Dans le cadre d’une collaboration, des chercheuses et chercheurs ont découvert une propriété magnétique surprenante d’un matériau exotique. Elle permettrait aux ordinateurs d’utiliser moins d’un millionième de l’énergie nécessaire pour commuter un seul bit.

Le monde de la science des matériaux ne cesse de découvrir ou de fabriquer des matériaux aux propriétés exotiques. Parmi eux, on connaît les multiferroïques. Il s’agit d’une classe unique de matériaux qui peuvent être à la fois magnétisés et polarisés, ce qui signifie qu’ils sont sensibles à la fois aux champs magnétiques et aux champs électriques.

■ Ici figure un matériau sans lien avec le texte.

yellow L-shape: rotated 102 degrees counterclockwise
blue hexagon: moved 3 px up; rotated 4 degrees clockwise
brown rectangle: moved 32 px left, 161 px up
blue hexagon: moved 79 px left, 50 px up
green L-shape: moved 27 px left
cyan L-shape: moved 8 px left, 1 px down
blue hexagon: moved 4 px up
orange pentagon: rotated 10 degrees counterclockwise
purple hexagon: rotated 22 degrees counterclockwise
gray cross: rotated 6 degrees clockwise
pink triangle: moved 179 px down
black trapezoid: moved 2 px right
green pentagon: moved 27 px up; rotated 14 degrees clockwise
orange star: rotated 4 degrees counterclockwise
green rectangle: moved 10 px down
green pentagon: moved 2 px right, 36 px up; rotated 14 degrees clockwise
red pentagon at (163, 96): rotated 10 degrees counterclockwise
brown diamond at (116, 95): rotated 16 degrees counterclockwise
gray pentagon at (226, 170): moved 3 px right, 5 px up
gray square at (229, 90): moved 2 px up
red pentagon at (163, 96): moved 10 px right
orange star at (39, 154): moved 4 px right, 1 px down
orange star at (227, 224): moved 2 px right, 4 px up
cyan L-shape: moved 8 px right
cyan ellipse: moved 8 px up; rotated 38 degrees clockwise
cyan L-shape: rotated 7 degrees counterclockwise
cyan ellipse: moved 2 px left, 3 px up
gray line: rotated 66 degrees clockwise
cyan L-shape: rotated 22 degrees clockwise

Parce qu’ils présentent ces deux propriétés, les multiferroïques sont devenus très intéressants à des fins commerciales et pour la recherche, avec des applications potentielles allant de l’électronique de pointe au stockage de mémoire de nouvelle génération. En comprenant et en tirant parti des propriétés des multiferroïques, les chercheuses et chercheurs visent à mettre au point des technologies plus efficaces, plus compactes et même plus économes en énergie.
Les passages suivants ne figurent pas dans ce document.